Azure Synapse Analytics For Beginner Edit
In this article, we will learn about Azure Synapse Analytics, previously known as Azure SQL Data Warehouse. It is a limitless analytics service from Microsoft Azure. Azure Synapse Analytics is designed to process a large amount of data. Azure Synapse Analytics brings together enterprise data warehousing and Big Data analytics. The process of combining all of the local data sources is known as data warehousing. The process of analyzing streaming data and data from the internet is called big data analysis. It lets you load both relational and non-relational databases from any number of data sources. It unifies all the data. The main function of azure synapse analytics is to get transform and aggregate data into a format suitable for analytics processing, in other words, ingest prepare & serve data. You can perform complex queries over this data and generate reports, graphs, and charts. You can query the data using SQL language
Azure Synapse brings together the best of SQL technologies used in enterprise data warehousing, Spark technologies used for big data, Pipelines for data integration and ETL/ELT, and deep integration with other Azure services such as Power BI, CosmosDB, and AzureML.

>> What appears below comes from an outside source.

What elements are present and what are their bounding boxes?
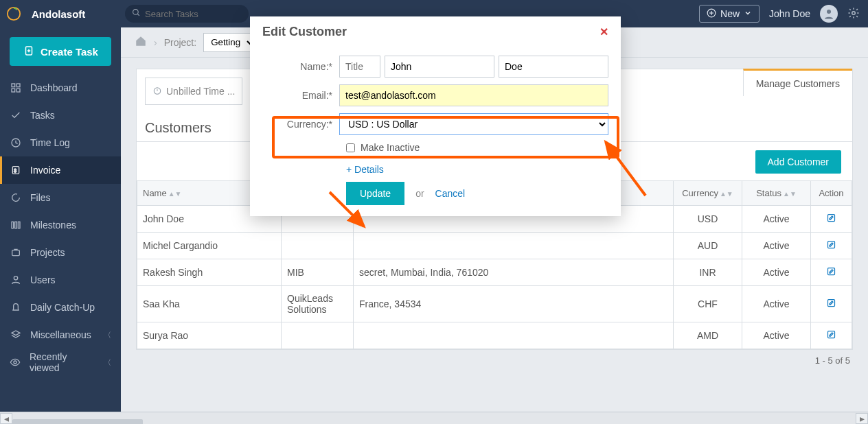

Big Data vs Relational Data
In Big Data we store the data into a folder system and it's going to be nonrelational or semi-structured data. In a modern data warehouse, you have relational structured data in the form of tables. Azure synapse analytics merge both Big Data & Data warehousing together and you can query the data using TSQL.
Why use Azure Synapse Analyics
In a modern data warehouse traditionally you had to use a variety of products to ingest, prepare, transform/enrich and model/serve the data. The challenge was there are a lot of products.
Synapse is fixing the problems by having everything under one single roof
Azure Synapse Analytics Key Tasks
Azure Synapse analytics allows you to INGEST data from 90 data sources. The data can be ingested into Azure Synapse Analytics using Azure Data Factory pipelines & ADF Mapping Data flows. Ingested data can be stored in Relational Data = SQL Pool (Azure Data Warehouse) , Azure Data Lake Gen 2 (Data Lake), Spark Tables, Cosmos DB.
The Compute has SQL provisioned pools, SQL on-demand pools & Apache spark pool. When a SQL Pool is attached to a relational database, when you create a SQL Pool you create a relational database. Data Lake can also be accessed using provisioned pools. SQL on-demand is a pay per query pricing model It allows you to use T-SQL to access data from the data lake.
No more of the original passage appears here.